Times piece on Language Evolution

Salinas17 at aol.com Salinas17 at aol.com
Tue Apr 18 12:08:39 UTC 2006


The full article is at 
http://www.nytimes.com/2006/04/11/science/11comm.html?_r=1&oref=slogin
Subscription is required, but it is free.

(Note that the article is about language mechanisms, not language itself.  
So, as is usual in new genomania literature, there is no real mention of the 
environmental contingencies that drove natural selection or of survival value -- 
i.e., there is no real mention of how any specific advantage of language along 
the way could have kept favoring the development of this long string of 
genetic changes -- and why the same causes did not favor the same development of 
language in other species.)

>>From Squeak to Syntax: Language's Incremental Evolution 
By GARY MARCUS
Published: April 11, 2006

The origin of human language has always been a puzzle. No animal 
communication system comes close to human language in its power, and by most accounts 
language has been on the planet less than half a million years, a mere blink of 
the eye in geological time. 

How could this be, if language evolved like any other biological trait? Where 
is the trail of natural selection? Until recently, there was little direct 
evidence of language's evolution. Languages don't leave fossils, and while there 
has never been any dearth of theories explaining why language might have 
evolved (be it for grooming, gossip or seduction), empirical evidence has been 
hard to come by. 

All that is finally starting to change. The booming science of comparative 
genomics is allowing researchers to investigate the origins of language in an 
entirely new way: by asking how the genes that underwrite human language relate 
to genes found in other species. And these new data provide a fresh example of 
the power of natural selection. 

If language had been built on a completely unprecedented set of genes, Darwin 
(and his successors) would have a lot of explaining to do. With no more than 
a few hundred thousand years to play with, a linguistic system that depended 
on thousands of evolutionarily unprecedented genes would seem impossible. But 
evolution is about random processes that tinker with old parts, not about 
engineering new ones. 

Most of the genes involved in language have some sort of close and ancient 
counterpart in other species. As a case in point, consider the first gene to be 
unambiguously tied to language, known as FOXP2, discovered by Simon Fisher and 
Anthony Monaco, Oxford geneticists. 

Rather than emerging from scratch in the course of human evolution, FOXP2 has 
been evolving for several hundred million years — in a way that placed it 
perfectly for evolving a critical role in language acquisition....
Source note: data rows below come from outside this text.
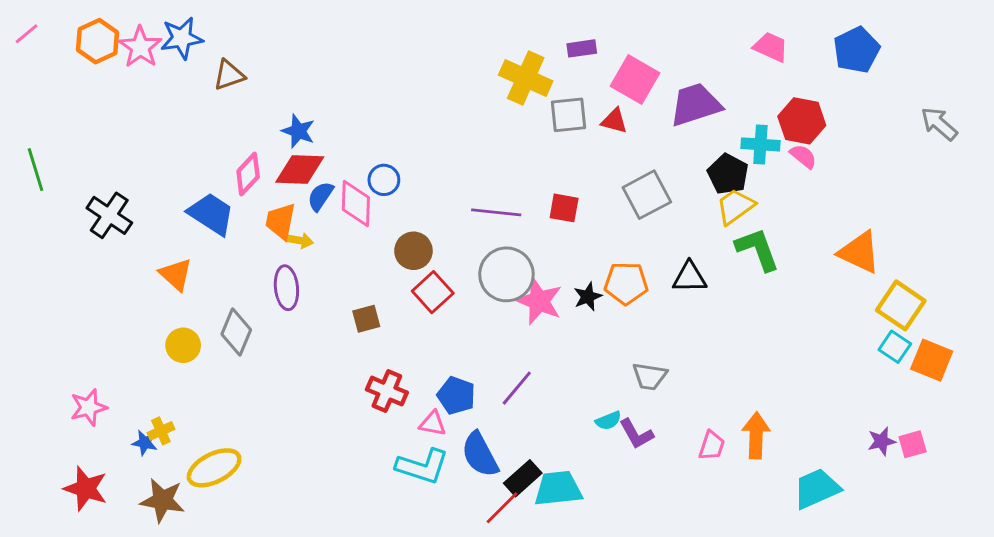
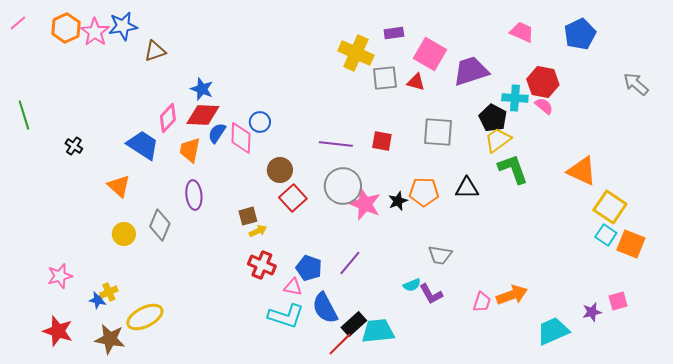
gray square: (647, 195) -> (438, 132), turned 32
black cross: (109, 215) -> (74, 146), size x0.6
yellow arrow: (300, 240) -> (258, 231), moved, turned -36
orange arrow: (756, 435) -> (512, 295), turned 68
purple star: (882, 441) -> (592, 312), moved

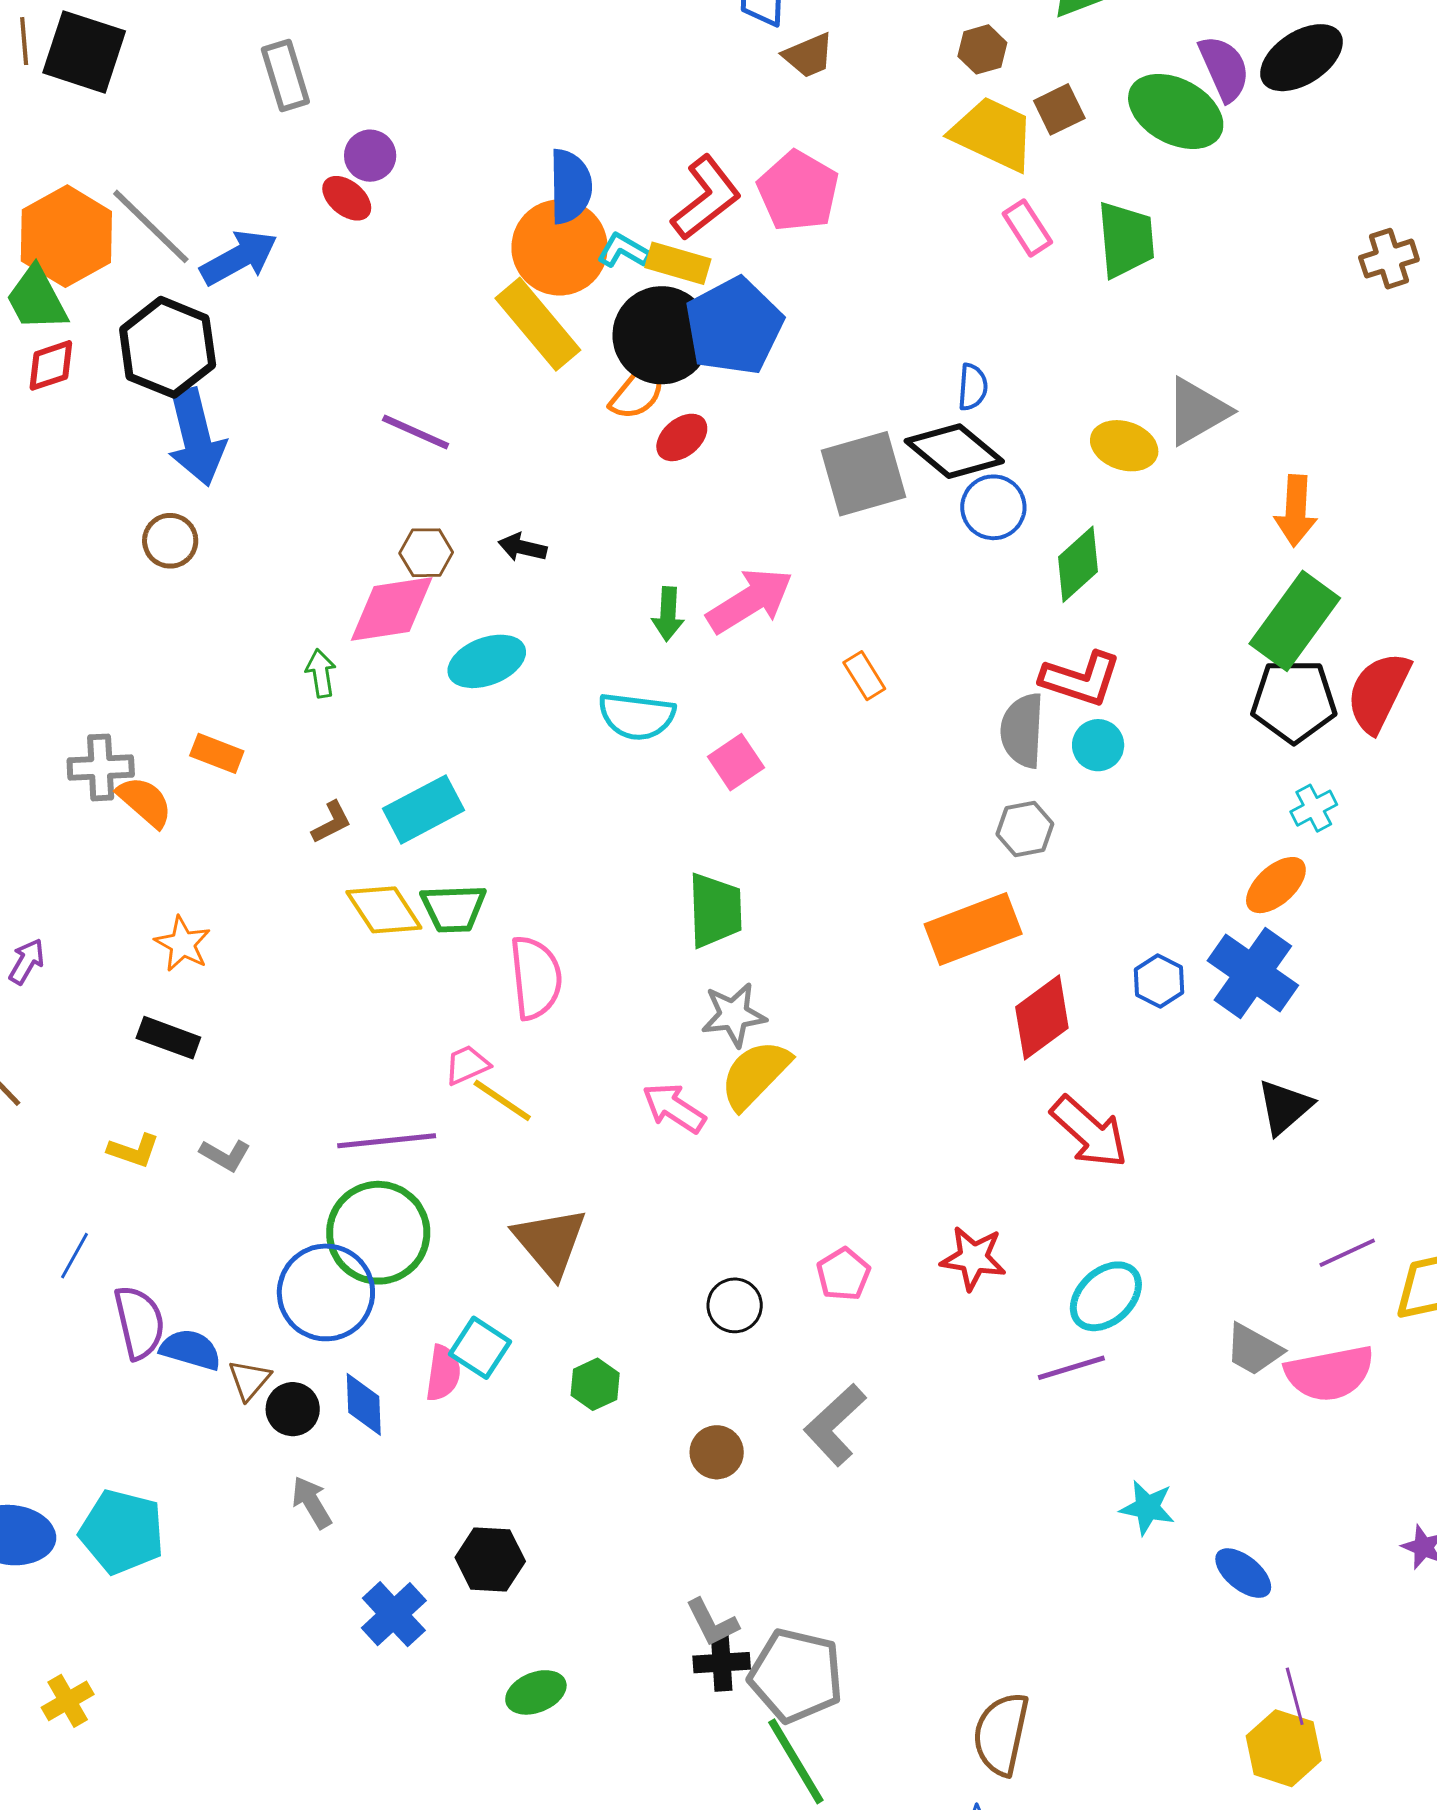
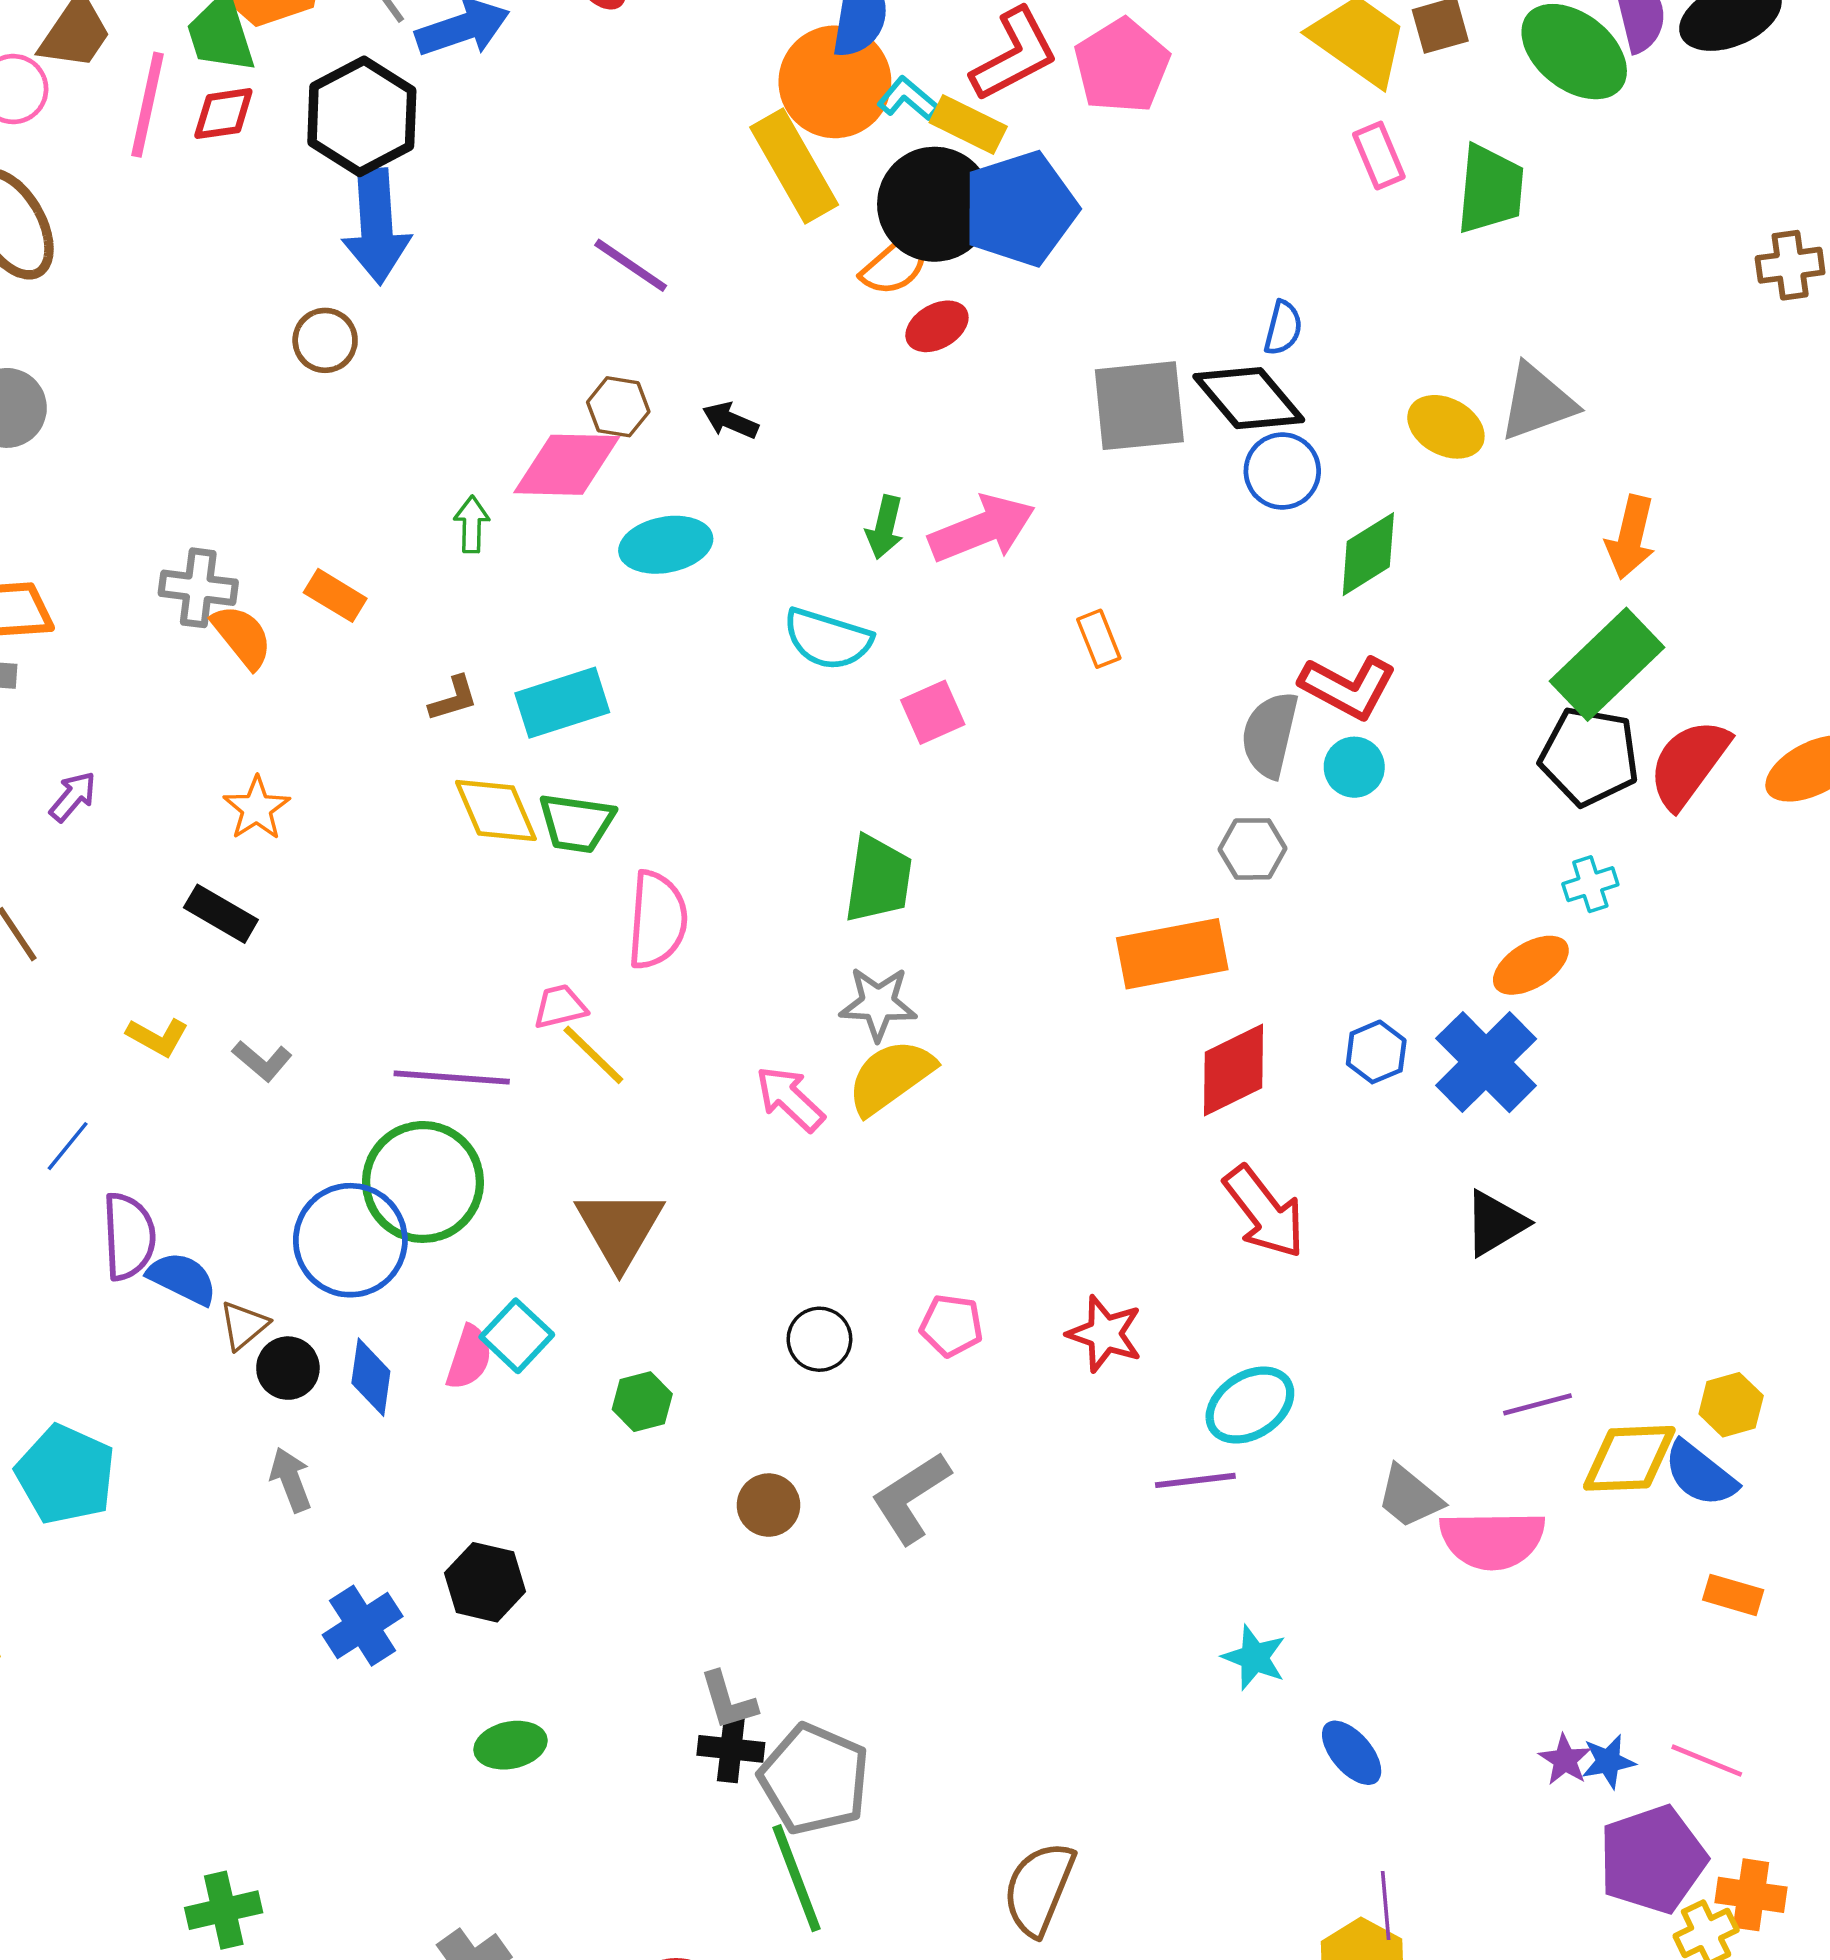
pink pentagon: (843, 1274) -> (951, 1326), turned 30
This is what Darwin called "descent with modification." An intelligent 
engineer faced with a brand new problem might start from scratch, but evolution 
instead rejiggers old parts for new functions. 

>>From the perspective of function, human language is without evolutionary 
precedent. But from the perspective of biology, human language appears simply to 
be one more remarkable variation on an ancient set of ancestral themes.